On the other side of this imposition are appropriation tactics. The existence and permanence of students with less financial conditions in school expresses a resistance form grounded in practices that circumvent the limits of a supposed determination. According to the newspaper Pacotilha, before the obligatory issue was published, the group of less favored students already had their own means to access the clothing industry (A sessão..., 1894). Another reflection of the resistance tactics of this group and their influence is the emergency of a new model. It is not clear where the alternative came from, if from the State, the student or the teacher bodies, but this initiative indicates that despite not solving the central issue, which would be the uniform cost, shows the presence of this financial or opinion diversity. This diversity is strengthened by the press itself, with the exemption requests and other actions that, though silent, have marked its existence in time.
Though denying the request, when exposing the identity of students who demanded to be exempt from the obligatory use, the State registered in the papers the lives of two representatives contrary to its imposition: "[...] Joaquim de Oliveira Santos and Francisco de Carvalho Filho, students at Lyceu Maranhense, demanding exemption from the uniform the students of the same Lyceu will use - There is nothing to approve" (Maranhão, 1894a, p. 3). So, amidst what was said and written, to understand the uniform and its obligatory use, we need to understand the circumstances, similarities, and differences in the history of secondary school uniforms, locally and nationally.

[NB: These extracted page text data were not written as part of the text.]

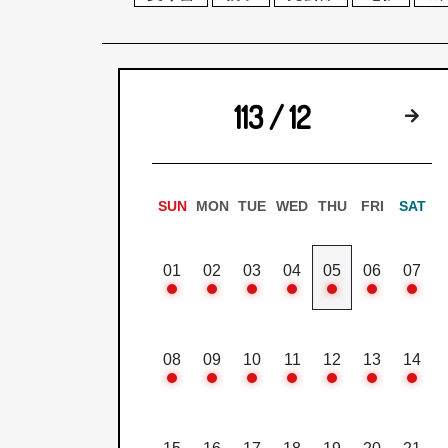
113 / 12
下
SUN
MON
TUE
WED
THU
FRI
SAT
01
02
03
04
05
06
07
08
09
10
11
12
13
14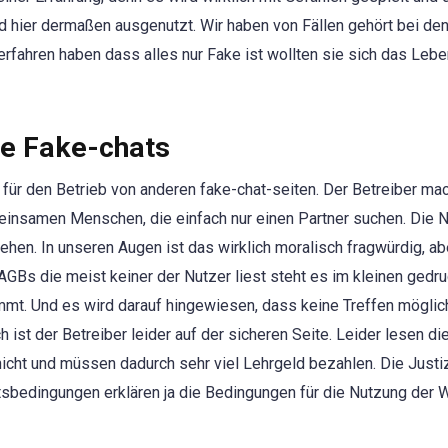
 hier dermaßen ausgenutzt. Wir haben von Fällen gehört bei den
 erfahren haben dass alles nur Fake ist wollten sie sich das Leb
re Fake-chats
 für den Betrieb von anderen fake-chat-seiten. Der Betreiber ma
einsamen Menschen, die einfach nur einen Partner suchen. Die 
ehen. In unseren Augen ist das wirklich moralisch fragwürdig, ab
GBs die meist keiner der Nutzer liest steht es im kleinen gedru
mt. Und es wird darauf hingewiesen, dass keine Treffen möglic
 ist der Betreiber leider auf der sicheren Seite. Leider lesen di
cht und müssen dadurch sehr viel Lehrgeld bezahlen. Die Justiz
bedingungen erklären ja die Bedingungen für die Nutzung der 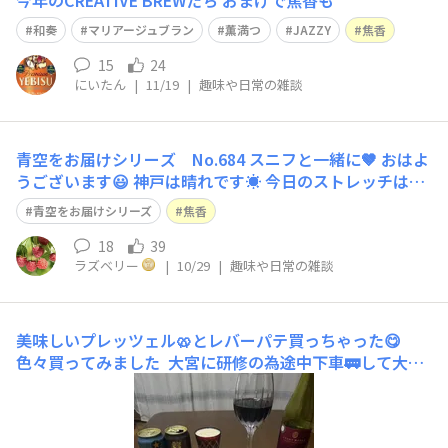
今年のCREATIVE BREWたち おまけで焦香も
和奏
マリアージュブラン
薫満つ
JAZZY
焦香
15
24
にいたん
|
11/19
|
趣味や日常の雑談
青空をお届けシリーズ No.684 スニフと一緒に🤎 おはよ
うございます😃 神戸は晴れです☀️ 今日のストレッチは、
難易度⭐️⭐️ 立ってでも、座ってでも行って頂けます。 骨盤
青空をお届けシリーズ
焦香
を立てて、下腹を引き上げて背筋を伸ばします。 胸の前
で両手の指を絡めます。 息を吸って吐きながら、手の甲
18
39
ラズベリー
|
10/29
|
趣味や日常の雑談
を前にゆっくり
美味しいプレッツェル🥨とレバーパテ買っちゃった😋
色々買ってみました 大宮に研修の為途中下車🚃して大和
田駅近のokuda.hamに🚶‍♀️ここのウィンナーはドイツ🇩🇪
の製法で作られてるので、美味しい😋んですよ〜ついつ
い プレッツェル🥨に（￥390)クロワッサン🥐（¥100）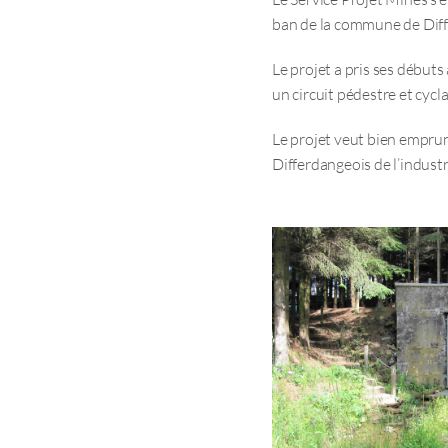
ban de la commune de Dif
Le projet a pris ses débuts
un circuit pédestre et cyclab
Le projet veut bien emprunt
Differdangeois de l’industr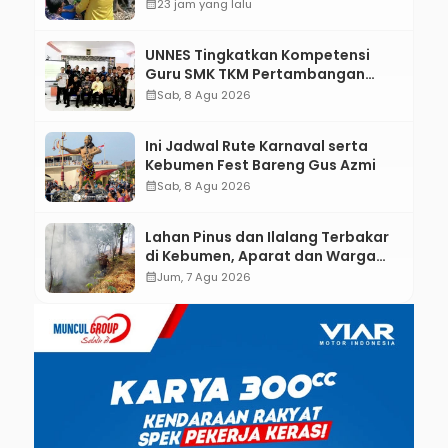
Bantu Mesin dan Pendampingan
calendar_month
23 jam yang lalu
Digital
UNNES Tingkatkan Kompetensi
Guru SMK TKM Pertambangan
Kebumen melalui Desain Green
calendar_month
Sab, 8 Agu 2026
Gamification Based M-Learning
Ini Jadwal Rute Karnaval serta
Kebumen Fest Bareng Gus Azmi
calendar_month
Sab, 8 Agu 2026
Lahan Pinus dan Ilalang Terbakar
di Kebumen, Aparat dan Warga
Padamkan Api Secara Manual
calendar_month
Jum, 7 Agu 2026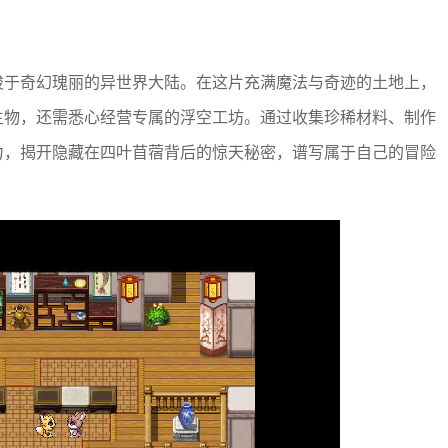
梭于奇幻瑰丽的异世界大陆。在这片充满魔法与奇迹的土地上，
生物，还需悉心经营专属的浮空工坊。通过收集珍稀材料、制作
力，揭开隐藏在四叶苜蓿背后的惊天秘密，谱写属于自己的冒险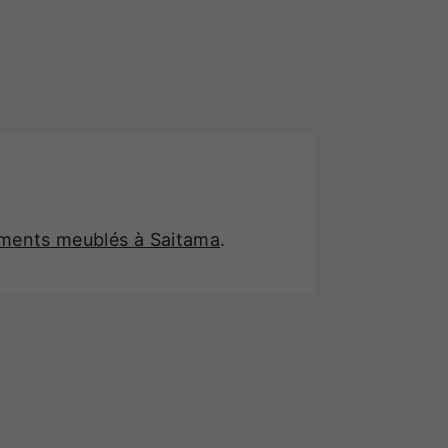
ements meublés à Saitama
.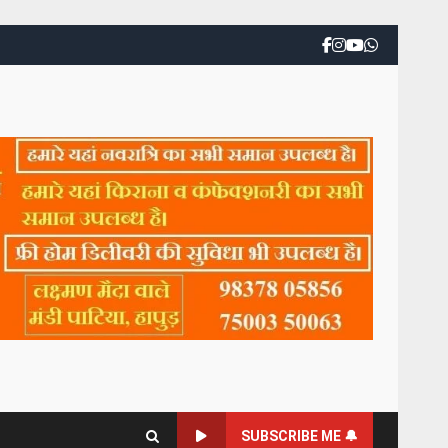
SUBSCRIBE ME 🔔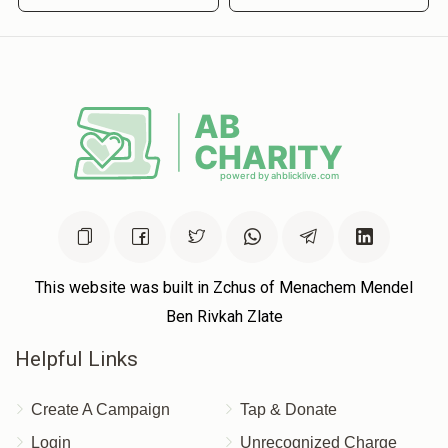
This website was built in Zchus of Menachem Mendel
Ben Rivkah Zlate
Helpful Links
Create A Campaign
Tap & Donate
Login
Unrecognized Charge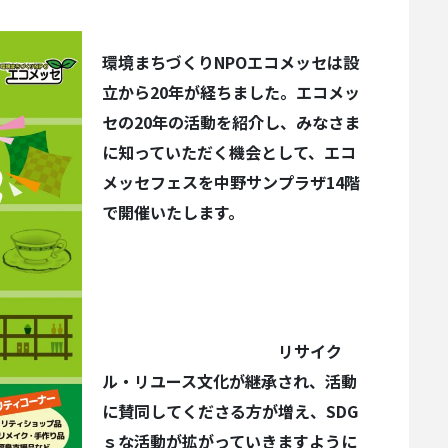
環境まちづくりNPOエコメッセは設
立から20年が経ちました。エコメッ
セの20年の活動を紹介し、みなさま
に知っていただく機会として、エコ
メッセフェスを中野サンプラザ14階
で開催いたします。
リサイク
ル・リユース文化が継承され、活動
に賛同してくださる方が増え、SDG
ｓな活動が拡がっていきますように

The stage of representation struggles about uniforms
The history of social, conceptual, and psychological configurations (as the third axis of Cultural History) that we use to understand these representation fights combines the two first axes, considered in the scope of instruction and education more generally; that is, analyzing the uniform issue in the national and local Republican context (Brazil and Maranhão, respectively). According to Silveira (2016), in Brazil, uniforms started to emerge in the 19th century, with early diferences related to gender that, later, as schools became co-ed, started to unify the model and clothing materials, according to the type of tasks needed to be performed at school and the availability of resources at the time, regardless of genre.
The uniform also follows the schooling process and insertion of different social groups in school. The widening of education access was initially thought in terms of primary bases: read, write, and count, with no direct connection to secondary or higher education (Faria Filho, 2007). Therefore, when Colégio Pedro II was founded in 1837, secondary education was still predominately elitist. As Lonza (2005, p. 35) states: “[...] though public it was not free to all [;] only for those in need, always in a smaller number than the paying ones [...]”. The idea of school was to be a model of education quality; reason why the State should especially care for its organization, making it an institution with curricula from all areas of knowledge, which would shape the individuals to occupy the most diverse public positions. Reflecting on the aspects of visibility and recognition allows us to understand the importance of the uniform, as it worked as a “[...] component of body control, from strategies of visibility to institutional and governmental projects” (Ribeiro & Silva, 2012 p. 578).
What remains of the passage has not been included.